ATP’s ability to promote IL-1β posttranslational processing in vitro via the P2X7 receptor is well documented, but evidence demonstrating that the P2X7 receptor functions in this capacity in vivo is limited. Moreover, no evidence has thus far been presented to suggest that P2X7 receptor levels and/or activity are altered in human inflammatory diseases. A number of single nucleotide polymorphisms have been identified in the human P2X7 receptor gene [145151] and these can lead to impaired ATP-induced IL-1β (and IL-18) posttranslational processing in vitro [152, 153]. Thus, it will be of great interest to determine whether individuals possessing these functionally impaired P2X7 receptor phenotypes are less susceptible to inflammatory disorders. Two independent P2X7 receptor-deficient mouse lines have been generated [26, 154]. Although these receptor-deficient mice are overtly normal, when subjected to various challenges they display attenuated inflammatory responses.
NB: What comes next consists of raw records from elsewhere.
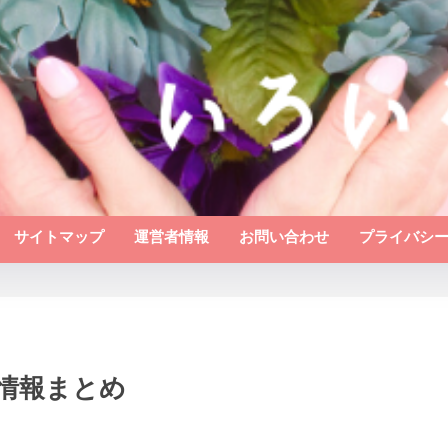
サイトマップ
運営者情報
お問い合わせ
プライバシ
誌情報まとめ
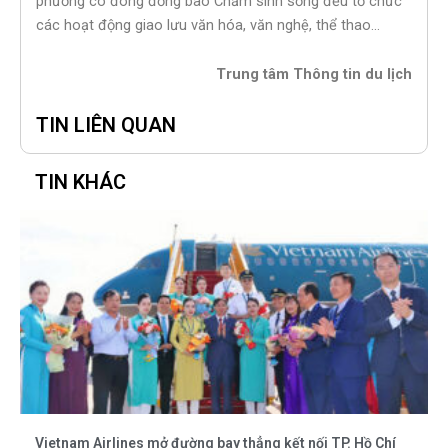
phương có đông đồng bào Chăm sinh sống đều tổ chức
các hoạt động giao lưu văn hóa, văn nghệ, thể thao…
Trung tâm Thông tin du lịch
TIN LIÊN QUAN
TIN KHÁC
Vietnam Airlines mở đường bay thẳng kết nối TP. Hồ Chí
For example, after treatment with a panel of anticollagen antibodies to induce an RA-like disease state, joints recovered from wild type mice display a more pronounced inflammatory cell infiltrate and greater cartilage destruction than do joints recovered from P2X7 receptor-deficient mice [26]. In similar murine models of arthritis, administration of neutralizing anti-IL-1 antibodies are known to suppress the inflammatory response [155157]. Therefore, the protection afforded by deletion of the P2X7 receptor is consistent with the knockout mice possessing a diminished capacity to generate mature IL-1β. Indeed, following intraplantar injection of Freund’s complete adjuvant, extracts of the injected paws obtained from wild type mice contain greater levels of IL-1β than do comparable extracts obtained from P2X7 receptor-deficient mice [154]. Moreover, P2X7 receptor-deficient mice display less hypersensitivity to the adjuvant challenge than do their wild type counterparts. These in vivo disease model studies, therefore, suggest that antagonism of the P2X7 receptor may offer a novel therapeutic approach for the treatment of inflammatory disorders. As several pharmaceutical companies appear to be engaged in a search for antagonists of the P2X7 receptor [158160], the ability to selectively modulate this receptor pharmacologically in animal models and man may soon be possible.